Considerate questo giocatore che non arriva al metro e settanta e pesa meno di settanta chilogrammi. Si chiama Sidney Colônia Cunha, ha la faccia rotonda e i tratti vagamente orientaleggianti, poiché i bordi degli occhi sono pronunciati, allungati, quasi fosse un cinese, anche se lui è nato in Brasile, a Rio Grande, il 28 giugno del 1935. Ma, è risaputo, da quelle parti i soprannomi valgono più dei nomi di battesimo, specie se insegui un pallone. Così eccolo subito esoticamente ribattezzato: Cinesinho. Gremio, Internacional di Porto Alegre e Palmeiras, una sessantina di gol, abbastanza per essere notati oltreoceano, in Serie A, anche se le distanze per gli osservatori, in quegli anni, sono complesse da colmare.

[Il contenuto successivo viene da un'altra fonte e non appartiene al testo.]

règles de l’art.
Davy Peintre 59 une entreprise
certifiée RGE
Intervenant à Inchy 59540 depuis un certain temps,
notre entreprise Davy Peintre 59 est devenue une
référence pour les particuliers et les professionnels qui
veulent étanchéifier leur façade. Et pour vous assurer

Nel 1962 il Modena, neopromosso in Serie A, lo acquista per intraprendere un campionato sorprendente. Ai sudamericani del Palmeiras va un diluvio delle vecchie lire, tanto che il presidente Arnaldo Tirone dichiara alla stampa: "Con i soldi di Cinesinho ci ho comprato altri quindici giocatori e ho formato la prima Accademia giovanile di questa squadra". L'affare si rivela comunque propizio per entrambi i club, perché i canarini si salvano, anche grazie al contributo del nostro, seppur parzialmente frenato dagli infortuni: 20 gare, 3 gol.

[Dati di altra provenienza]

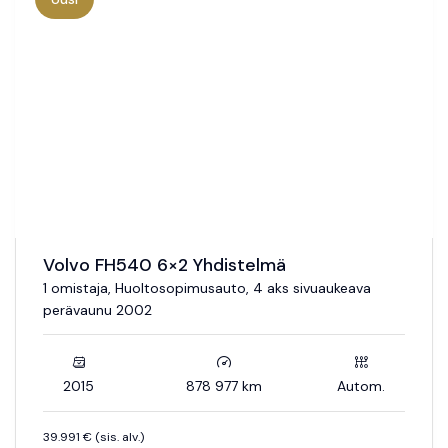
Volvo FH540 6×2 Yhdistelmä
1 omistaja, Huoltosopimusauto, 4 aks sivuaukeava
perävaunu 2002
2015
878 977 km
Autom.
39.991 € (sis. alv.)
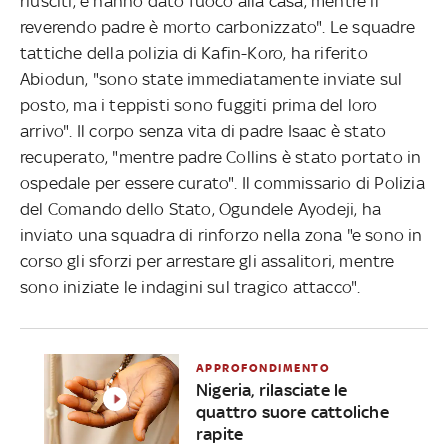
riusciti, e hanno dato fuoco alla casa, mentre il
reverendo padre è morto carbonizzato". Le squadre
tattiche della polizia di Kafin-Koro, ha riferito
Abiodun, "sono state immediatamente inviate sul
posto, ma i teppisti sono fuggiti prima del loro
arrivo". Il corpo senza vita di padre Isaac è stato
recuperato, "mentre padre Collins è stato portato in
ospedale per essere curato". Il commissario di Polizia
del Comando dello Stato, Ogundele Ayodeji, ha
inviato una squadra di rinforzo nella zona "e sono in
corso gli sforzi per arrestare gli assalitori, mentre
sono iniziate le indagini sul tragico attacco".
APPROFONDIMENTO
Nigeria, rilasciate le
quattro suore cattoliche
rapite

La prima stagione italiana del talento verdeoro è condita da un enigma circa la sua data di nascita. Sull'album Panini è riportato il 1° gennaio, ma sul suo documento d'identità c'è scritto 28 giugno. Nel frattempo la Serie A lo registra nato alla data del 13 gennaio. Un rebus inestricabile, ma il pubblico fa spallucce. Che ci importa di quando è nato? Basta che giochi bene.

Le sue qualità del resto sono evidenti. Salta l'uomo con semplicità disarmante, calcia punizioni velenose in serie e corner ad effetto. Segna pure. Così l'anno successivo se lo prende il Catania. Qui Cinesinho trascorrerà due stagioni da idolo totale, collezionando una sessantina di presenze e cinque gol. In fondo l'assist è il suo tratto distintivo, più che la capacità di vedere lo specchio. Di lui, poi, piace molto quella disponibiltà a costruire gioco, che lo vede spesso abbassarsi fino alla linea difensiva per andare a raccogliere il pallone, distribuendolo sulle fasce e facendosi trovare al limite dell'area. Quello è il suo habitat.

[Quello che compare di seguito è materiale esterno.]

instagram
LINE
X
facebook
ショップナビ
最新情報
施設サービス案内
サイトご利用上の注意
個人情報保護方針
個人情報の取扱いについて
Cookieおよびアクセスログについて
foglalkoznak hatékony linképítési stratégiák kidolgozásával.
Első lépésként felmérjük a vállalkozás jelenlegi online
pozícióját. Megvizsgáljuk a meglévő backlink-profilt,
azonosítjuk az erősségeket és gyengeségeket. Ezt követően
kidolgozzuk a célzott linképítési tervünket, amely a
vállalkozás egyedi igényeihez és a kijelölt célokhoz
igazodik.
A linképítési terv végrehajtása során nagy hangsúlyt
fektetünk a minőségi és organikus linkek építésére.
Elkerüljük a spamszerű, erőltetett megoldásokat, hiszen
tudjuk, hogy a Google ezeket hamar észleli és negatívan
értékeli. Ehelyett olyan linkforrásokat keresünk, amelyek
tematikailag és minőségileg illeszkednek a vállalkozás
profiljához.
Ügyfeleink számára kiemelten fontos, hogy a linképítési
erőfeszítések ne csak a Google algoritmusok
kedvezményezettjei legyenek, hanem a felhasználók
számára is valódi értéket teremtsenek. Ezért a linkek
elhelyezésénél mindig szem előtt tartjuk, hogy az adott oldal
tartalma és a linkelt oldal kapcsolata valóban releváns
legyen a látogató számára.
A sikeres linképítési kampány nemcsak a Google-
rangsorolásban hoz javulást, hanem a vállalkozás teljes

Caratteristiche che lo rendono un candidato ideale per accumulare galloni, per scalare le gerarchie feudali del massimo campionato. Così, quando corre l'anno 1965, la Juventus orfana di Omar Sivori decide di puntare tutto su di lui come sostituto. In bianconero Cinesinho esordirà vincendo una Coppa Italia contro la grande Inter e diventando progressivamente un cardine del centrocampo. Dal Sud al Nord Italia, per lui la musica non cambia. Ottantacinque presenze, otto gol, una quantità impressionante di palloni smistati con una rara intelligenza calcistica. Segna sicuramente molto meno di Sivori, ma si rivela tremendamente efficace in enormi porzioni di campo. Nei momenti di difficoltà lo schema è limpido: palla a lui e andiamo in cassaforte.
Chiuderà la sua carriera nel nostro Paese giocando nel Lanerossi Vicenza. Non al ribasso, come si potrebbe pensare guardando ad un sipario che si avvicina: 90 partite, 10 gol. Stella indiscussa pure da queste parti.
Eppure oggi il nome di Cinesinho racconta poco se non niente alle nuove generazioni. Potere del tempo che appanna memorie e coscienze. Così è opportuno rammentare che sì, un brasiliano che assomigliava ad un cinese in Serie A c'è stato. Ed era pure forte.